## WHAT YOU WILL DO
Counting task for the entries below: give the number of lines that contain the word "légales", with no other text.

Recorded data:
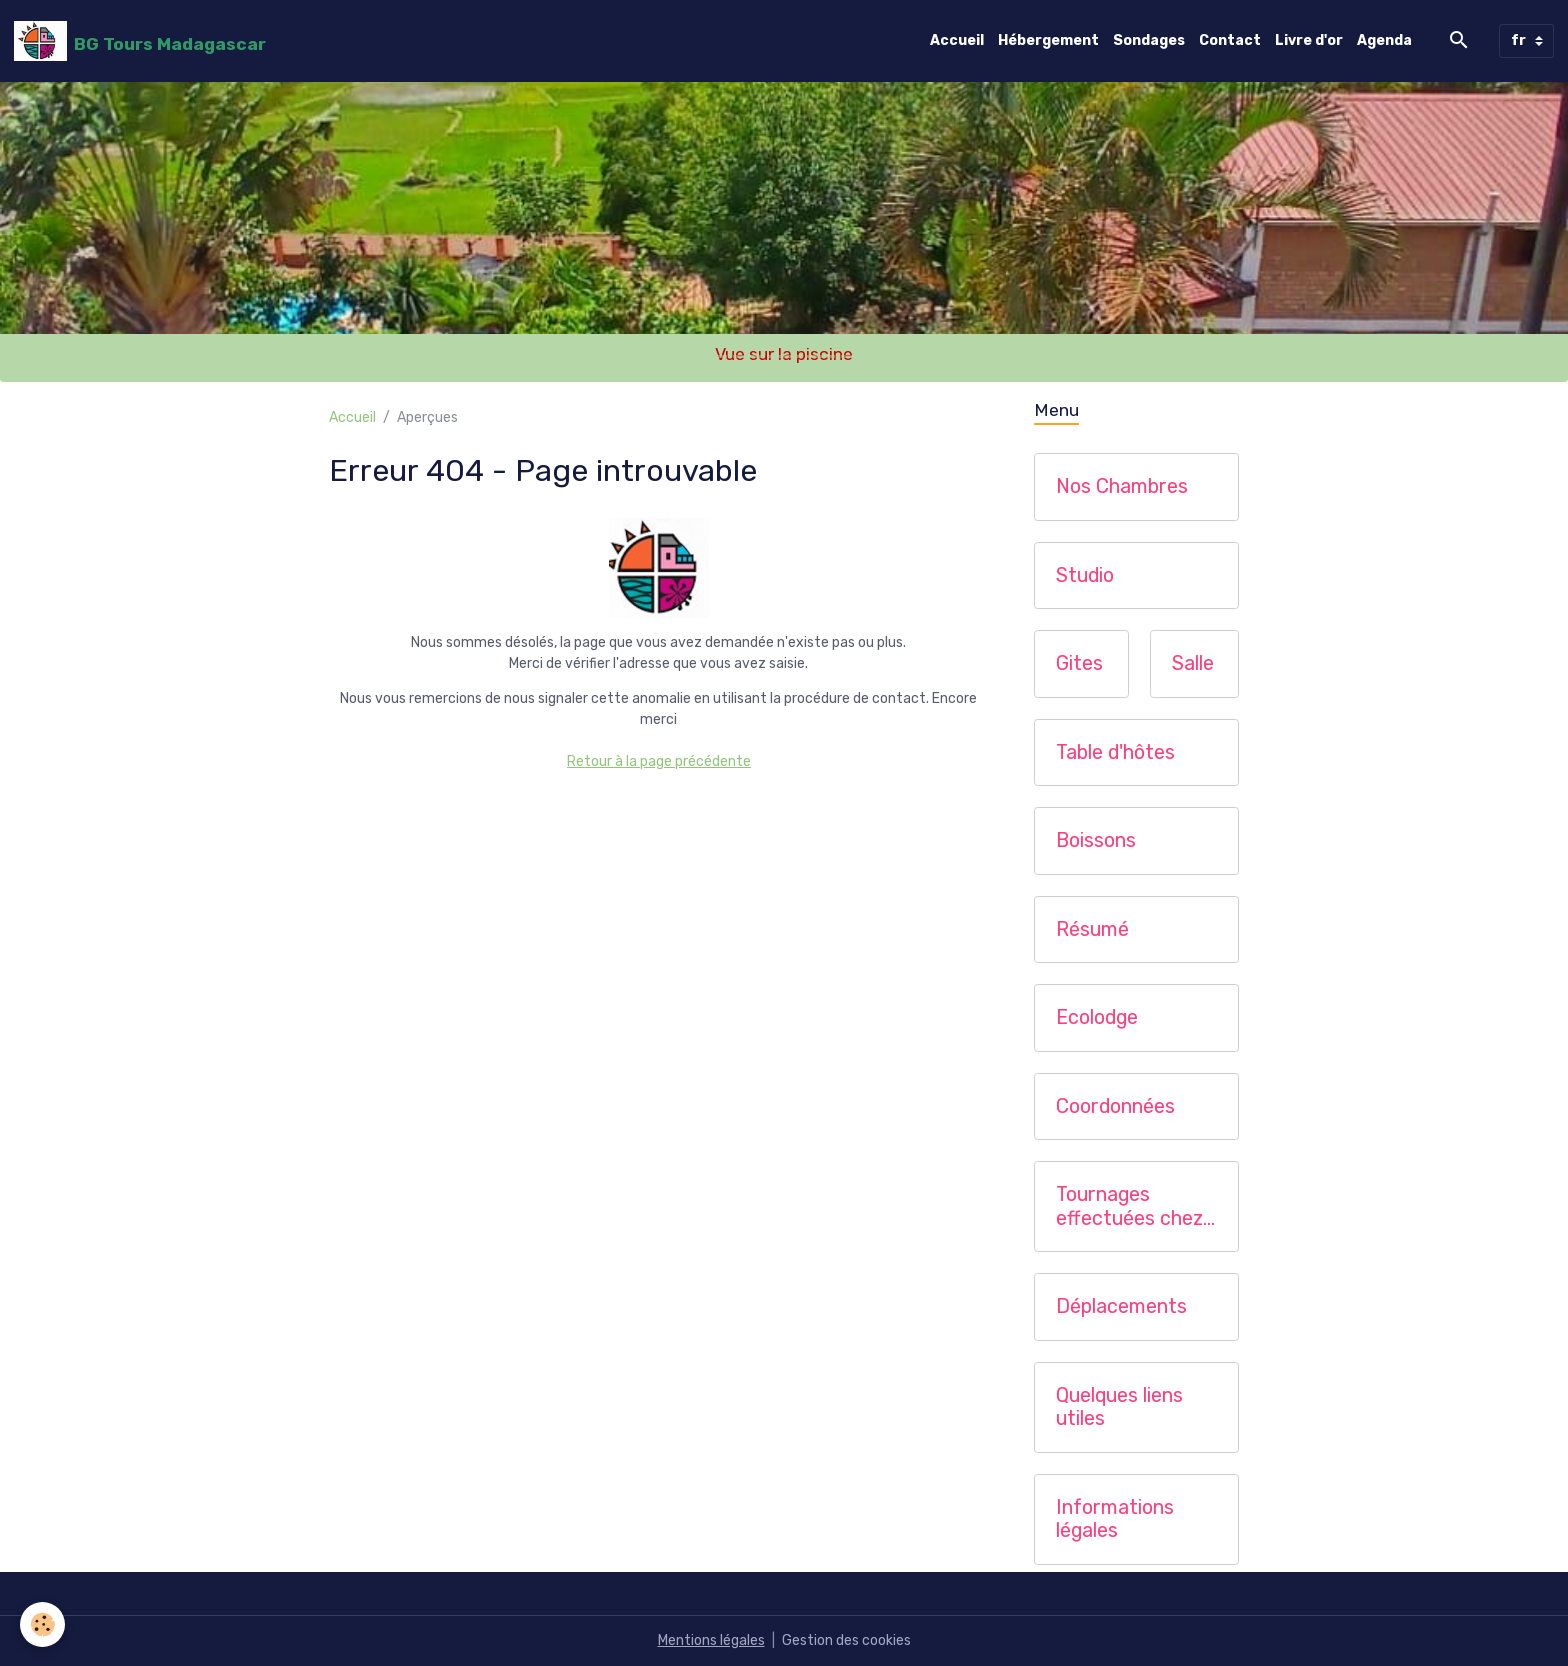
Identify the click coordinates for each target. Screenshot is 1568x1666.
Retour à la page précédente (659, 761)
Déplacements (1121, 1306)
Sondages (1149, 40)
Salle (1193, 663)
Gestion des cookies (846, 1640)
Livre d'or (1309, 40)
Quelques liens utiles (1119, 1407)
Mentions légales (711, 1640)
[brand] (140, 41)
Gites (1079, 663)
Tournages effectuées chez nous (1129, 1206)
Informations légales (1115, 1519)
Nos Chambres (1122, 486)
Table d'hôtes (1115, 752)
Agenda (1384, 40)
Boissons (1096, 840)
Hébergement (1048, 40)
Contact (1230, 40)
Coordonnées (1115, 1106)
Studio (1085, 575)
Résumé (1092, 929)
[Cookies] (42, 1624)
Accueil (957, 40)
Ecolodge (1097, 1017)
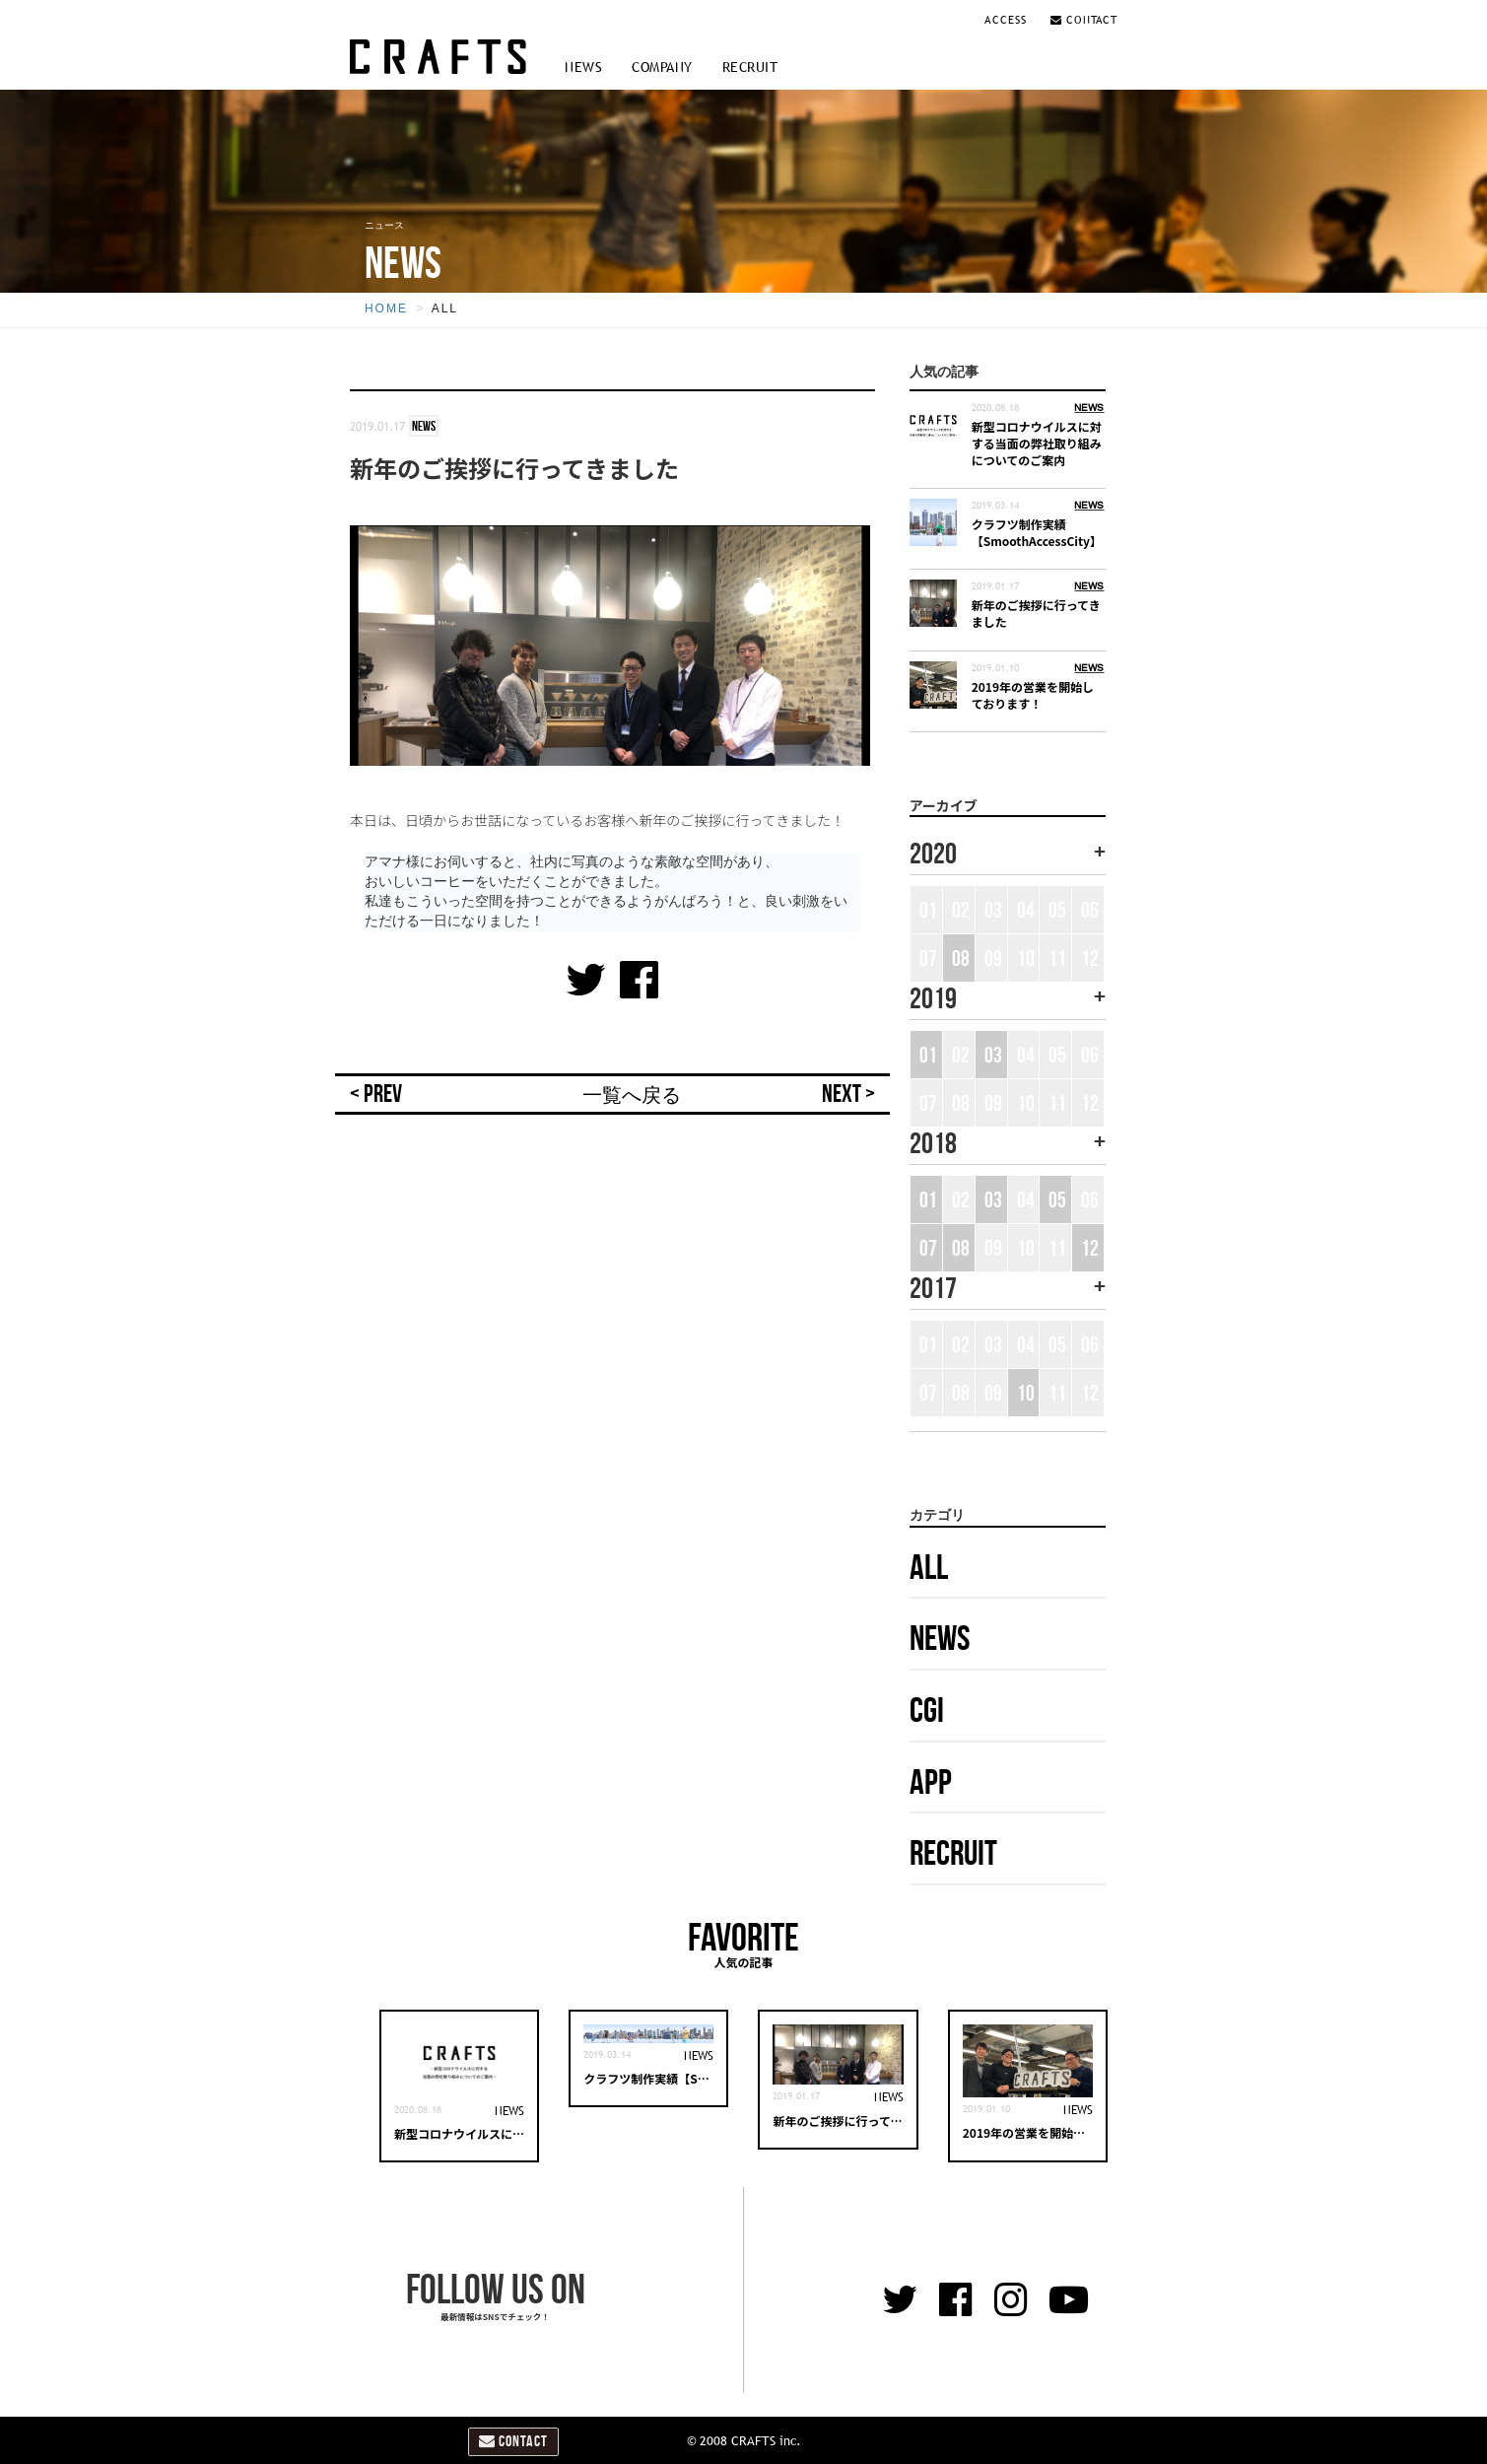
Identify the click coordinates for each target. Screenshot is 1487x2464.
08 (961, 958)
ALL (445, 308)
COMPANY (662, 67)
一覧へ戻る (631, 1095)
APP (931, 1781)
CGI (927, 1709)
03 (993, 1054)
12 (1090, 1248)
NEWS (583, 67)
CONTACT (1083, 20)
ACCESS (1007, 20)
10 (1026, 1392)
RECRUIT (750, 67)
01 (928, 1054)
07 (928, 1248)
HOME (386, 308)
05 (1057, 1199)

## SOLUTION FOR THIS PROBLEM
2